**DIRECTIONS**
Look through the data below and show every line that includes "Домашний".

**RECORDED DATA**
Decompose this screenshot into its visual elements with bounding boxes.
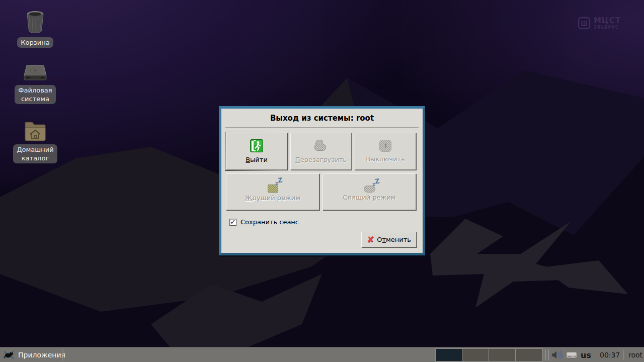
taskbar-panel: Приложения us 00:37 root (0, 347, 644, 362)
tray-handle[interactable] (545, 349, 549, 360)
hard-disk-icon (23, 64, 48, 82)
logout-button-label: Выйти (246, 156, 268, 163)
cancel-button[interactable]: ✘ Отменить (361, 232, 417, 247)
hibernate-button-label: Спящий режим (343, 194, 396, 201)
check-icon: ✓ (230, 218, 236, 226)
shutdown-button-label: Выключить (366, 155, 405, 163)
disk-tray-icon[interactable] (566, 349, 578, 361)
home-folder-icon (23, 121, 47, 142)
speaker-icon (551, 349, 563, 360)
clock[interactable]: 00:37 (600, 349, 620, 361)
restart-button-label: Перезагрузить (295, 156, 347, 163)
workspace-4[interactable] (516, 349, 542, 361)
restart-icon (314, 139, 328, 152)
mcst-elbrus-branding: МЦСТ ЭЛЬБРУС (578, 17, 621, 30)
xfce-mouse-icon (3, 350, 15, 360)
desktop-icon-filesystem[interactable]: Файловая система (7, 64, 63, 104)
save-session-checkbox[interactable]: ✓ (229, 219, 236, 226)
standby-icon: z Z (268, 185, 278, 193)
panel-handle[interactable] (62, 349, 65, 360)
keyboard-layout-indicator[interactable]: us (581, 349, 591, 361)
cancel-button-label: Отменить (377, 236, 411, 243)
session-user-label: root (628, 349, 642, 361)
desktop-icon-label: Файловая система (15, 85, 55, 104)
applications-menu-button[interactable]: Приложения (0, 348, 69, 362)
shutdown-button[interactable]: Выключить (355, 133, 416, 170)
workspace-switcher (435, 348, 543, 361)
logout-button[interactable]: Выйти (226, 133, 287, 170)
workspace-3[interactable] (489, 349, 516, 361)
desktop-icon-label: Корзина (17, 37, 53, 48)
volume-icon[interactable] (551, 349, 563, 361)
hibernate-icon: z Z (364, 186, 375, 193)
applications-menu-label: Приложения (18, 351, 65, 359)
brand-subtitle: ЭЛЬБРУС (594, 26, 621, 30)
desktop-icon-home[interactable]: Домашний каталог (7, 121, 63, 163)
workspace-2[interactable] (462, 349, 489, 361)
exit-icon (250, 139, 263, 152)
desktop-icon-trash[interactable]: Корзина (7, 10, 63, 48)
workspace-1[interactable] (436, 349, 462, 361)
drive-icon (566, 350, 578, 359)
mcst-logo-icon (578, 17, 591, 30)
tray-separator (623, 350, 624, 360)
cancel-x-icon: ✘ (367, 235, 374, 244)
standby-button-label: Ждущий режим (245, 194, 300, 202)
save-session-label: Сохранить сеанс (240, 218, 299, 226)
hibernate-button[interactable]: z Z Спящий режим (323, 173, 416, 210)
trash-icon (24, 10, 47, 35)
brand-name: МЦСТ (594, 17, 621, 25)
power-icon (379, 140, 391, 152)
standby-button[interactable]: z Z Ждущий режим (226, 173, 319, 210)
dialog-title: Выход из системы: root (221, 114, 423, 123)
logout-dialog: Выход из системы: root Выйти (219, 106, 425, 255)
restart-button[interactable]: Перезагрузить (290, 133, 352, 170)
desktop-icon-label: Домашний каталог (13, 144, 57, 163)
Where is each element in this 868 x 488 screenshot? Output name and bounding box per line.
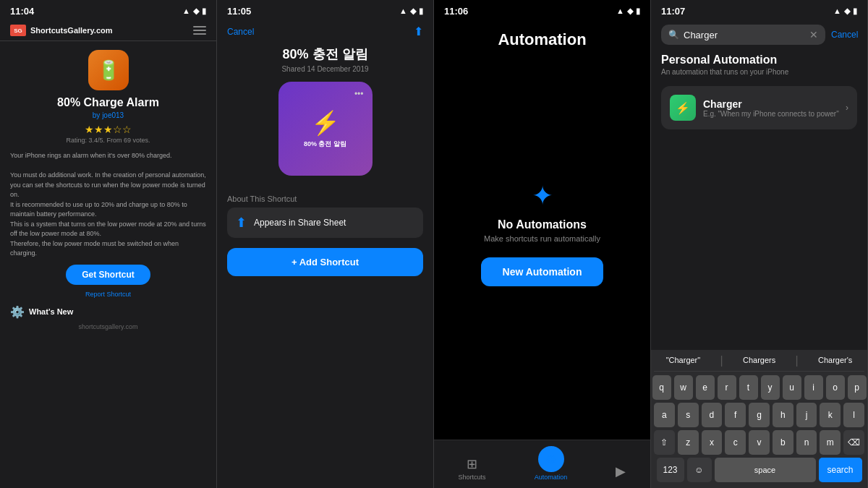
key-x[interactable]: x <box>702 430 723 455</box>
key-q[interactable]: q <box>652 375 671 400</box>
section-subtitle: An automation that runs on your iPhone <box>651 68 867 82</box>
key-t[interactable]: t <box>739 375 758 400</box>
key-a[interactable]: a <box>654 403 675 427</box>
search-box: 🔍 ✕ <box>661 25 825 45</box>
key-l[interactable]: l <box>843 403 864 427</box>
shortcut-title: 80% 충전 알림 <box>217 46 433 63</box>
key-s[interactable]: s <box>678 403 699 427</box>
get-shortcut-button[interactable]: Get Shortcut <box>66 265 150 285</box>
keyboard-row-1: q w e r t y u i o p <box>654 375 864 400</box>
key-b[interactable]: b <box>773 430 793 455</box>
add-shortcut-button[interactable]: + Add Shortcut <box>227 248 423 276</box>
key-n[interactable]: n <box>796 430 817 455</box>
result-description: E.g. "When my iPhone connects to power" <box>703 110 839 118</box>
whats-new-label: What's New <box>29 307 73 316</box>
battery-icon-2: ▮ <box>419 7 423 16</box>
tab-bar: ⊞ Shortcuts ⊕ Automation ▶ <box>434 440 650 488</box>
charger-icon: ⚡ <box>670 95 696 121</box>
key-d[interactable]: d <box>702 403 723 427</box>
key-z[interactable]: z <box>678 430 699 455</box>
empty-state: ✦ No Automations Make shortcuts run auto… <box>434 71 650 440</box>
keyboard-row-4: 123 ☺ space search <box>654 458 864 482</box>
result-text: Charger E.g. "When my iPhone connects to… <box>703 98 839 118</box>
gallery-tab-icon: ▶ <box>616 463 626 479</box>
signal-icon-3: ▲ <box>616 7 624 15</box>
rating-text: Rating: 3.4/5. From 69 votes. <box>10 137 206 144</box>
key-shift[interactable]: ⇧ <box>654 430 675 455</box>
suggestion-1[interactable]: "Charger" <box>662 354 705 367</box>
new-automation-button[interactable]: New Automation <box>481 257 604 286</box>
key-c[interactable]: c <box>725 430 746 455</box>
status-icons-4: ▲ ◆ ▮ <box>833 7 857 16</box>
battery-icon: ▮ <box>202 7 206 16</box>
shared-date: Shared 14 December 2019 <box>217 65 433 73</box>
section-title: Personal Automation <box>651 51 867 68</box>
key-i[interactable]: i <box>804 375 823 400</box>
signal-icon-2: ▲ <box>399 7 407 15</box>
app-description: Your iPhone rings an alarm when it's ove… <box>10 151 206 259</box>
key-search[interactable]: search <box>819 458 862 482</box>
site-url: shortcutsgallery.com <box>10 323 206 330</box>
no-automations-text: No Automations <box>498 218 587 231</box>
key-p[interactable]: p <box>848 375 867 400</box>
clear-search-icon[interactable]: ✕ <box>809 29 818 40</box>
key-space[interactable]: space <box>715 458 816 482</box>
report-link[interactable]: Report Shortcut <box>10 291 206 298</box>
screen-3: 11:06 ▲ ◆ ▮ Automation ✦ No Automations … <box>434 0 651 488</box>
app-icon-1: 🔋 <box>88 50 129 90</box>
tab-gallery[interactable]: ▶ <box>616 463 626 481</box>
cancel-button-2[interactable]: Cancel <box>227 27 254 37</box>
key-h[interactable]: h <box>773 403 793 427</box>
search-input[interactable] <box>684 30 805 40</box>
menu-button[interactable] <box>193 26 206 35</box>
more-icon[interactable]: ••• <box>354 89 364 99</box>
key-r[interactable]: r <box>718 375 736 400</box>
key-v[interactable]: v <box>749 430 770 455</box>
key-k[interactable]: k <box>820 403 841 427</box>
key-emoji[interactable]: ☺ <box>687 458 712 482</box>
key-g[interactable]: g <box>749 403 770 427</box>
key-e[interactable]: e <box>696 375 715 400</box>
tab-automation[interactable]: ⊕ Automation <box>535 446 568 481</box>
status-icons-2: ▲ ◆ ▮ <box>399 7 423 16</box>
suggestion-3[interactable]: Charger's <box>814 354 856 367</box>
key-o[interactable]: o <box>826 375 845 400</box>
result-left: ⚡ Charger E.g. "When my iPhone connects … <box>670 95 839 121</box>
logo-icon: SG <box>10 25 26 36</box>
charger-result-item[interactable]: ⚡ Charger E.g. "When my iPhone connects … <box>661 86 857 129</box>
shortcut-card: ••• ⚡ 80% 충전 알림 <box>278 82 373 176</box>
cancel-button-4[interactable]: Cancel <box>831 30 858 40</box>
keyboard-row-2: a s d f g h j k l <box>654 403 864 427</box>
key-m[interactable]: m <box>820 430 841 455</box>
no-automations-subtitle: Make shortcuts run automatically <box>484 234 600 243</box>
key-backspace[interactable]: ⌫ <box>843 430 864 455</box>
status-bar-3: 11:06 ▲ ◆ ▮ <box>434 0 650 20</box>
appears-text: Appears in Share Sheet <box>254 218 346 228</box>
time-3: 11:06 <box>444 6 468 17</box>
app-author[interactable]: by joe013 <box>10 111 206 119</box>
automation-title: Automation <box>434 20 650 71</box>
share-button[interactable]: ⬆ <box>414 25 423 38</box>
screen2-header: Cancel ⬆ <box>217 20 433 46</box>
screen-2: 11:05 ▲ ◆ ▮ Cancel ⬆ 80% 충전 알림 Shared 14… <box>217 0 434 488</box>
search-bar: 🔍 ✕ Cancel <box>651 20 867 51</box>
shortcuts-tab-icon: ⊞ <box>467 456 477 472</box>
key-w[interactable]: w <box>674 375 693 400</box>
key-j[interactable]: j <box>796 403 817 427</box>
signal-icon: ▲ <box>182 7 190 15</box>
keyboard-row-3: ⇧ z x c v b n m ⌫ <box>654 430 864 455</box>
key-num[interactable]: 123 <box>657 458 684 482</box>
battery-icon-4: ▮ <box>853 7 857 16</box>
wifi-icon-3: ◆ <box>627 7 633 16</box>
app-title-1: 80% Charge Alarm <box>10 96 206 109</box>
status-icons-3: ▲ ◆ ▮ <box>616 7 640 16</box>
key-u[interactable]: u <box>783 375 801 400</box>
tab-shortcuts[interactable]: ⊞ Shortcuts <box>459 456 486 481</box>
key-y[interactable]: y <box>761 375 780 400</box>
suggestion-2[interactable]: Chargers <box>739 354 780 367</box>
key-f[interactable]: f <box>725 403 746 427</box>
share-sheet-icon: ⬆ <box>236 215 247 231</box>
keyboard-suggestions: "Charger" | Chargers | Charger's <box>654 354 864 372</box>
screen-1: 11:04 ▲ ◆ ▮ SG ShortcutsGallery.com 🔋 80… <box>0 0 217 488</box>
screen-4: 11:07 ▲ ◆ ▮ 🔍 ✕ Cancel Personal Automati… <box>651 0 868 488</box>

**TASK OUTPUT**
desktop-icon-home[interactable]: Домашний каталог (7, 121, 63, 163)
desktop-icon-label: Домашний каталог (13, 144, 57, 163)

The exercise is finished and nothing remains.